Supplemental Figure S1: PDGFRA+ and EPCAM+ cells were analyzed separately. The effect of PNX on aged mice was determined by comparing aged Sham mice to aged PNX mice. PNX had little effect on the epithelial gene expression as seen by significant changes of only 166 genes but had a large effect on gene expression in PDGFRA+ mesenchymal cells; altering 2313 genes (Supplemental Table1). This pattern was reversed after RA pretreatment of aged mice. When compared to Sham, RA pretreatment of aged mice before PNX repressed many of the PDGFRA+ mesenchymal cells gene expression changes that occurred after PNX and altered the expression of a large subset of genes (2837) in the epithelial cell population that were not altered by PNX alone (Supplemental Table 2A, B). By combining the expression patterns of the genes that changed after PNX, with or without RA pretreatment, two large patterns emerged in both the PDGFRA+ mesenchymal population and EPCAM+ epithelial population C.) Functional enrichment of the genes in the indicated PDGFRA+ clusters shows RA pretreatment prevents the induction of genes associated with apoptosis, chromatin remolding, inflammation and immune responses while preventing the repression of genes associated with stem cell differentiation, mesenchymal cell differentiation, respiratory tube development, lung development, extracellular organization and regulation of epithelial cell proliferation. D). In the epithelium, following PNX, RA pretreatment of aged mice down regulated genes associated with immune responses, defense responses, inflammation and cytokine production and induced genes associated with epithelial development, branching, proliferation and differentiation in the epithelium of aged mice after PNX. E.) Analysis of Pdgfb expression in epithelial cells isolated from aged or RA Pretreated mouse lungs demonstrates RA pretreatment reduces Pdgfb RNA expression. * indicates p<0.05 as determined by a two-way unpaired T-Test.
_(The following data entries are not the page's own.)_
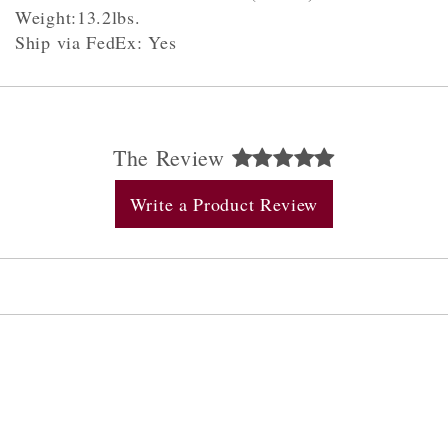
Weight:13.2lbs.
Ship via FedEx: Yes
The Review
Write a Product Review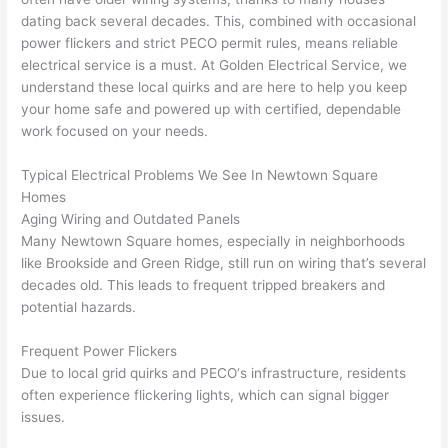
e 
figur
most 
exac
dating back several decades. This, combined with occasional
too), 
ed 
kno
tly 
power flickers and strict
PECO
permit rules, means reliable
cam
out 
wled
whe
electrical service is a must. At Golden Electrical Service, we
e out 
what 
geab
n 
understand these local quirks and are here to help you keep
your home safe and powered up with certified, dependable
to 
was 
le of 
they 
work focused on your needs.
my 
shor
the 
said 
hom
ting 
bunc
they 
Typical Electrical Problems We See In
Newtown
Square
e to 
the 
h. 
wou
Homes
repla
wire. 
Affor
d, 
Aging Wiring and Outdated Panels
ce 
Less 
dabl
and 
Many
Newtown
Square homes, especially in neighborhoods
the 
than 
e 
got 
like Brookside and Green Ridge, still run on wiring that’s
several
brea
45 
and 
strai
decades old. This leads to frequent tripped breakers and
ker 
minu
avail
ght 
potential hazards.
box 
tes, 
able, 
to 
sinc
fixed 
they 
work
Frequent Power Flickers
Due to local grid quirks and
PECO
‘s infrastructure, residents
e it 
! I 
sche
with
often
experience flickering lights, which can signal bigger
had 
used 
dule
out 
issues.
corr
them 
d my 
any 
osio
a 
proj
hass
Supplemental Figure S2 A.) PDGFRA+ FACS sorting of single cell suspensions isolated from normal donor and non-diseased area of IPF lungs. Donor lungs contain approximately 13% PDGFRA+ mesenchymal cells whereas non-fibrotic regions of an IPF lung consist of 1% PDGFRA+ cells. B.) qPCR analysis of fibroblast associated gene expression from CD140+ isolated mesenchymal cells isolated from donor (N=5) and IPF (N=5) lung samples. RNA-seq of IPF PDGFRA+ lung cells compared to donor PDGFRA+ lung cells were preformed (n=3, 189 upregulated and 125 down regulated genes). C.) Functional enrichment analyses of differentially expressed genes demonstrated changes in extracellular matrix organization and proliferation. D.) Upstream analyses of the genes differentially expressed in PDGFRA+ mesenchymal cells from IPF and control donors predicted PDGF BB signaling to be activated in IPF and PDGF AA signaling to be altered.
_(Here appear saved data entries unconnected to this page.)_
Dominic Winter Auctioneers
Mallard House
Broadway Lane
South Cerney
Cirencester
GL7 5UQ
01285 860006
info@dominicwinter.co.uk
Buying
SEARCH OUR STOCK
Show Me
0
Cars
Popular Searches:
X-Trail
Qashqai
Supplemental Figure S3: Immunofluorescent analysis of proximal epithelial cell markers in organoids generated with different combination of young and aged mouse epithelial and mesenchymal cells. A.) Muc5b (goblet cells), B) Acetylated Tubulin (ACTUB) (ciliated cells), C.) Scgb1a1 (CCSP) (secretory cells), and TP63 (basal cells) are present in all organoids regardless of combination of cells used to generate the organoid.

Supplemental Figure S4: Immunofluorescence analysis of proximal cell markers in human-mouse mixed cell organoids. A.) PGFA expression is increased in organoids generated with RA pretreated aged mouse mesenchyme. Immunofluorescence analysis of proximal cell markers MUC5B (B), ACTUB (C), CCSP (D), and TP63 did not change depending on mesenchyme used to generate the organoids. Statistical significance was determined using a one-way ANOVA followed by a Dunn’s multiple comparisons test.

Supplemental Table S1: EPCAM+ and PDGFRA+ sorted RNA-seq differentially expressed genes from aged Sham and aged PNX mice. Gene changes were determined using Deseq and differentially expressed genes were determined using a cutoff of FC>2 and pvalue<.01 was used.

Supplemental Table S2: EPCAM+ and PDGFRA+ sorted RNA-seq differentially expressed genes from aged Sham and aged RA pretreated after PNX mice. Gene changes were determined using Deseq to identify differentially expressed genes using a cutoff of FC>2 and pvalue<.01.

Supplemental Table S3: PDGFRA+ sorted RNA-seq differentially expressed genes from aged and RA pretreated after PNX. Gene changes were determined using Deseq and a cutoff of FC>2 and pvalue<.01 to identify differentially expressed genes.

Supplemental Table S4: PDGFRA+ sorted RNA-seq differentially expressed genes from young and aged mice after PNX. Differentially expressed genes determined using Deseq with a cutoff of FC>2 and pvalue<.01.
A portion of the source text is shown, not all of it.